Took the train from Barcelona to Avignon in the Provence area in the south of France. Stayed at Hotel Mignon on rue Joseph-Vernet. Cute little French hotel room but the smallest loo yet! Sitting on the stool, you find your knees sticking out the door!
We tried to eat at Christian Etienne’s famous restaurant so I could report to Josh but they were full up. They referred us to another restaurant with a respected chef, the Piedoie where we had a wonderful dinner at half the price.
At another fine restaurant a woman had her dog sitting on her lap during the meal. Must be acceptable in France.
Avignon is an old Roman city with narrow winding streets and is entirely enclosed by ancient Roman walls. The highlight is the Palace of the Popes-so called because the Vatican moved it’s center from Rome to Avignon for a time. Attached to the Palace is the Church of Notre Dame. Bob went to Easter mass there the morning we left.

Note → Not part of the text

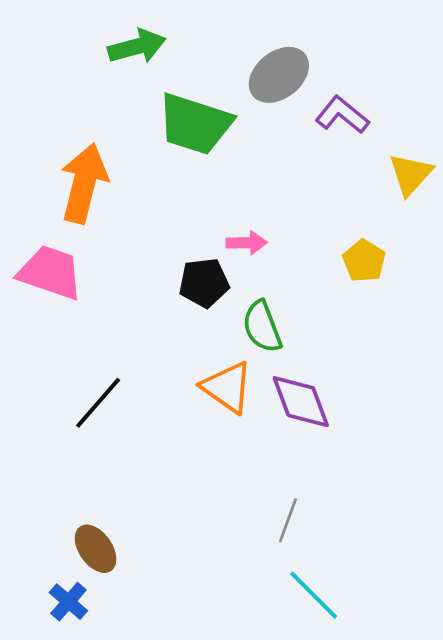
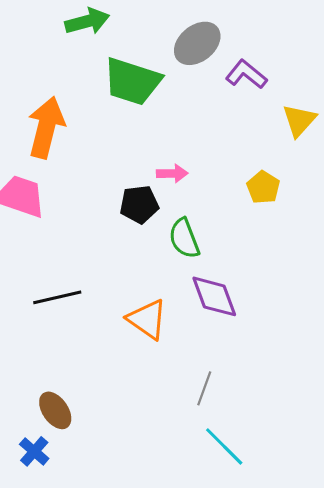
orange triangle: (227, 387) -> (147, 319), moved
black line: (98, 403) -> (57, 297), turned 36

Capturing some of the incredible music on the camcorder, he reported that the chief celebrant was a cardinal…if a big red hat means anything.
In the 14th century, this city in the South of France was the seat of the papacy. The Palais des Papes, an austere-looking fortress lavishly decorated by Simone Martini and Matteo Giovanetti, dominates the city, the surrounding ramparts and the remains of a 12th-century bridge over the Rhone. Beneath this outstanding example of Gothic architecture, the Petit Palais and the Romanesque Cathedral of Notre-Dame-des-Doms complete an exceptional group of monuments that testify to the leading role played by Avignon in 14th-century Christian Europe. Avignon is an UNESCO World Heritage Site.